Albert Ellingham declared that his school would have no admissions criteria; students applied in whatever way they thought was right and expressed their passion. If the school chose you, the experience was free for two years, which was the length of the program. The school would design bespoke learning experiences for each student. Only fifty students were accepted each year. It was competitive. It was egalitarian. It was forward-thinking. It was perfect in all ways except for the murders.
Murders. Plural.
Some had occurred in 1936, when Ellingham’s wife and daughter were kidnapped and a student killed. This turned into one of the great crimes of the twentieth century. Stevie had gotten into Ellingham with the stated purpose of solving this case. The other murders had been more recent—just one year ago. Last year at Ellingham had been, as the administration called it, “a time of challenges.” That was a polite way of saying, “we had a minor murder spree and a mass evacuation.” (This explained why the incoming class all seemed a bit on the nervous or excited side. They were jumpy.)
Stevie topped off this experience by working on another cold case on her summer break, this one in Massachusetts and dating from the 1970s. This should have gotten her a pass on reading something like “Defining Bias: How We Interpret What We Read.” But that is not the way the world works, because the world didn’t care what she did last year, or last month, or even earlier tonight when she had bravely tried to read three sentences. If the world is feeling super charitable, it might take a passing glance at what you are doing now. What matters is what you are doing next. And high school was nothing if not about the next box you had to check.
“You hate it when Vi and Janelle work on their spreadsheet,” Nate said. “It freaks you out every time.”
This was true. It was October in her last year of high school, and Stevie’s entire college plan so far consisted of seven bookmarked pictures on Instagram, three browser windows she never closed, and a notebook page that contained insights such as “science?” and “where is it?”
Because college meant majors. It meant knowing who you were and where you wanted to go in life. It meant figuring out how smart you really were, and would you be as smart as everyone else at your imaginary school? Should you go somewhere you were the smartest? Should you go somewhere tiny or to a huge university that filled a city?

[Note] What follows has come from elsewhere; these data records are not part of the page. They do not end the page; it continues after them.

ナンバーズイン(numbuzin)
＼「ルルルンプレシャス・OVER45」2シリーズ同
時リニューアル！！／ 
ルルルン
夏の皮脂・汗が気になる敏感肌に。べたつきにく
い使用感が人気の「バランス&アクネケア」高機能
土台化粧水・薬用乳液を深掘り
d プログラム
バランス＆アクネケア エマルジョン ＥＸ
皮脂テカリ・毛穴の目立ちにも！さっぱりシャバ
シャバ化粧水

College also meant money, and money was confusing. She had a little now, enough for small things, and maybe a semester somewhere if she used it all at once. The rest would have to come from somewhere. Loans. Scholarships. Her parents didn’t have it, that was for sure. The only reason she could go to Ellingham was because it was free.

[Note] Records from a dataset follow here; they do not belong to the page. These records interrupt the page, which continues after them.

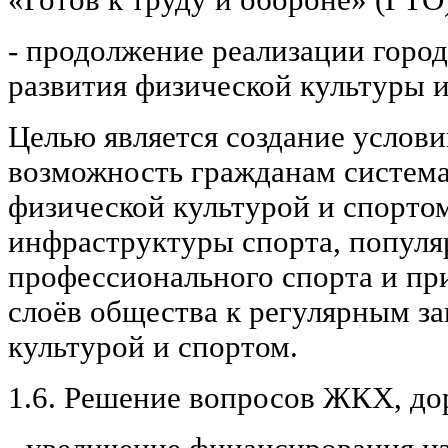
- продолжение реализации горо
развития физической культуры и
Целью является создание услов
возможность гражданам система
физической культурой и спорто
инфраструктуры спорта, популя
профессионального спорта и п
слоёв общества к регулярным з
культурой и спортом.
1.6. Решение вопросов ЖКХ, до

So, to counter Nate’s entirely justified remark, she responded with a question.
“You never mention where you’re applying,” she said. “What have you been doing for college stuff?”
“I’m working on it,” he said. “I’ve done some applications.”
“Where to?”
“Different places. I’m still working it out. But you have to start and I know you haven’t even really looked yet. You can’t avoid it forever.”
“What are you, the college police?” she asked.
“I’m just saying,” he went on, “you’ve been genuinely spaced, and that shit is going to be due soon. You have to pick some places. Any places. Start filling out applications. There are first years here who have some of that stuff ready to go. Even David did it.”
He had invoked Stevie’s far-off boyfriend a second time. This was a direct jab at her.